5. The more the world warms, the greater the changes in the climate system become. This
includes more frequent and intense hot extremes, marine heatwaves, heavy precipitation,
agricultural and ecological droughts in some regions, the proportion of intense tropical
cyclones, and reductions in Arctic sea ice, snow cover and permafrost.
6. Continued global warming will further intensify the global water cycle, making it more
variable, and changing monsoon precipitation and the severity of wet and dry events.
7. As carbon dioxide emissions rise, the ocean and land will be less effective at absorbing
and slowing the accumulation of carbon dioxide in the atmosphere.
8. With further global warming, every region will increasingly experience changes in
the drivers of climatic impacts. Drivers will be more widespread at 2 degrees Celsius
compared to 1.5 degrees Celsius, and even more so at higher levels of warming.
9. Ice sheet collapse, abrupt ocean circulation changes and warming beyond current
projections are less likely outcomes but cannot be ruled out.

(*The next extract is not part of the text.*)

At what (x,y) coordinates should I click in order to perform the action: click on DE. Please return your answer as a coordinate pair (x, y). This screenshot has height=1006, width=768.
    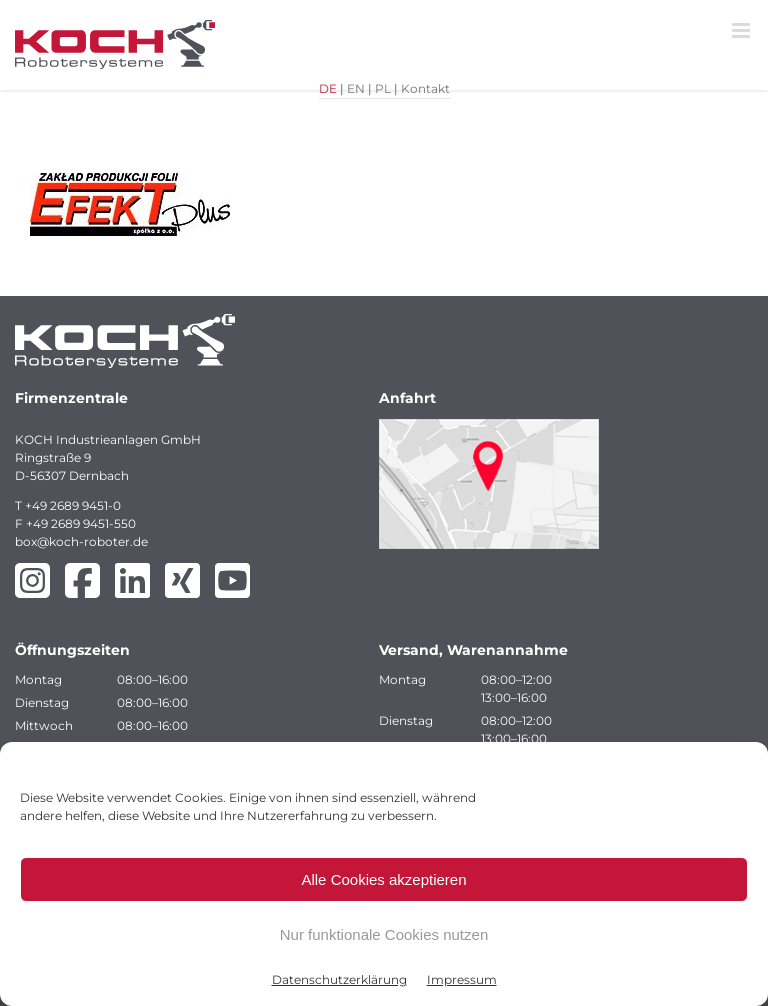
    Looking at the image, I should click on (328, 88). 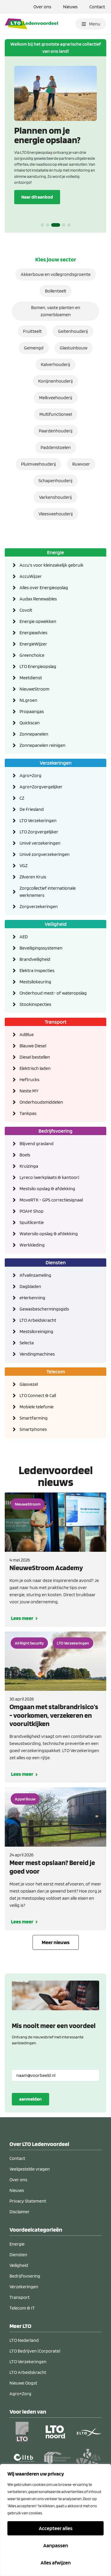 I want to click on Energie opwekken, so click(x=38, y=621).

10. Limiting human-induced global warming requires limiting cumulative carbon dioxide
emissions, reaching at least net zero. Strong reductions in other greenhouse gas
emissions such as methane would also be required.
11. Achieving low or very low greenhouse gas emissions would lead within years to
discernible effects on greenhouse gas and aerosol concentrations and air quality.
Discernible differences in global surface temperature would emerge in around 20 years.